━━━━━ GIVEN ENTRIES ━━━━━

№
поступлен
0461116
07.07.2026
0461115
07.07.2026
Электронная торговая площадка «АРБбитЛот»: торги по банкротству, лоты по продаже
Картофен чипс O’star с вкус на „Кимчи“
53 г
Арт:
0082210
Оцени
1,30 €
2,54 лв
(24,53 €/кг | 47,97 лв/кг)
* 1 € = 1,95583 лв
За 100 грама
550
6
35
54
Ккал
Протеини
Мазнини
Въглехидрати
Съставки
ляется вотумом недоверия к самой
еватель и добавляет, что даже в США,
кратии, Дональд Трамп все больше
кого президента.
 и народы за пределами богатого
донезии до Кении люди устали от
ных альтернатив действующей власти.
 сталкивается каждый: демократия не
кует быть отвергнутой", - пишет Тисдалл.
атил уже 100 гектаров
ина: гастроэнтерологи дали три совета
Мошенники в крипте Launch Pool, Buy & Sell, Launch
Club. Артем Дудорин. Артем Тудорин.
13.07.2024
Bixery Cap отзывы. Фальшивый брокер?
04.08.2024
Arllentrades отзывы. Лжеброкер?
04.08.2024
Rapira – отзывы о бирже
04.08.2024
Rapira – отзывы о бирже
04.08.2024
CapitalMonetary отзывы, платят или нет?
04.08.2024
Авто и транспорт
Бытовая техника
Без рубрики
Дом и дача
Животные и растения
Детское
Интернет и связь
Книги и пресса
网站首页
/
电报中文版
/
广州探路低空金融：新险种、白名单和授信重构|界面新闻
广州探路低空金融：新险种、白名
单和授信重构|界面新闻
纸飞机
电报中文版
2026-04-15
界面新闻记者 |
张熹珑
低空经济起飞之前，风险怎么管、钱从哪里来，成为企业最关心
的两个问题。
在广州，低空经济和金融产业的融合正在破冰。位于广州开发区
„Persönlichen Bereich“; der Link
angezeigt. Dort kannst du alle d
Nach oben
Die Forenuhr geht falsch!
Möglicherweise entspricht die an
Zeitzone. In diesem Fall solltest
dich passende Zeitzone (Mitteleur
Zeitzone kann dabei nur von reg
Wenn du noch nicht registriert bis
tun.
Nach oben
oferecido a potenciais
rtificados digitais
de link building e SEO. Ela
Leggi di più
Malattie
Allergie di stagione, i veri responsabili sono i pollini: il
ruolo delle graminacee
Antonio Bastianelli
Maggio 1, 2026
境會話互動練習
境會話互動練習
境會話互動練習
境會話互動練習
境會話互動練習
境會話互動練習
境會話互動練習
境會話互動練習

━━━━━

__PROBLEM TO SOLVE__.
Print each entry exactly as it was written.

__FINISHED TASK__.
№
поступлен
0461116
07.07.2026
0461115
07.07.2026
Электронная торговая площадка «АРБбитЛот»: торги по банкротству, лоты по продаже
Картофен чипс O’star с вкус на „Кимчи“
53 г
Арт:
0082210
Оцени
1,30 €
2,54 лв
(24,53 €/кг | 47,97 лв/кг)
* 1 € = 1,95583 лв
За 100 грама
550
6
35
54
Ккал
Протеини
Мазнини
Въглехидрати
Съставки
ляется вотумом недоверия к самой
еватель и добавляет, что даже в США,
кратии, Дональд Трамп все больше
кого президента.
 и народы за пределами богатого
донезии до Кении люди устали от
ных альтернатив действующей власти.
 сталкивается каждый: демократия не
кует быть отвергнутой", - пишет Тисдалл.
атил уже 100 гектаров
ина: гастроэнтерологи дали три совета
Мошенники в крипте Launch Pool, Buy & Sell, Launch
Club. Артем Дудорин. Артем Тудорин.
13.07.2024
Bixery Cap отзывы. Фальшивый брокер?
04.08.2024
Arllentrades отзывы. Лжеброкер?
04.08.2024
Rapira – отзывы о бирже
04.08.2024
Rapira – отзывы о бирже
04.08.2024
CapitalMonetary отзывы, платят или нет?
04.08.2024
Авто и транспорт
Бытовая техника
Без рубрики
Дом и дача
Животные и растения
Детское
Интернет и связь
Книги и пресса
网站首页
/
电报中文版
/
广州探路低空金融：新险种、白名单和授信重构|界面新闻
广州探路低空金融：新险种、白名
单和授信重构|界面新闻
纸飞机
电报中文版
2026-04-15
界面新闻记者 |
张熹珑
低空经济起飞之前，风险怎么管、钱从哪里来，成为企业最关心
的两个问题。
在广州，低空经济和金融产业的融合正在破冰。位于广州开发区
„Persönlichen Bereich“; der Link
angezeigt. Dort kannst du alle d
Nach oben
Die Forenuhr geht falsch!
Möglicherweise entspricht die an
Zeitzone. In diesem Fall solltest
dich passende Zeitzone (Mitteleur
Zeitzone kann dabei nur von reg
Wenn du noch nicht registriert bis
tun.
Nach oben
oferecido a potenciais
rtificados digitais
de link building e SEO. Ela
Leggi di più
Malattie
Allergie di stagione, i veri responsabili sono i pollini: il
ruolo delle graminacee
Antonio Bastianelli
Maggio 1, 2026
境會話互動練習
境會話互動練習
境會話互動練習
境會話互動練習
境會話互動練習
境會話互動練習
境會話互動練習
境會話互動練習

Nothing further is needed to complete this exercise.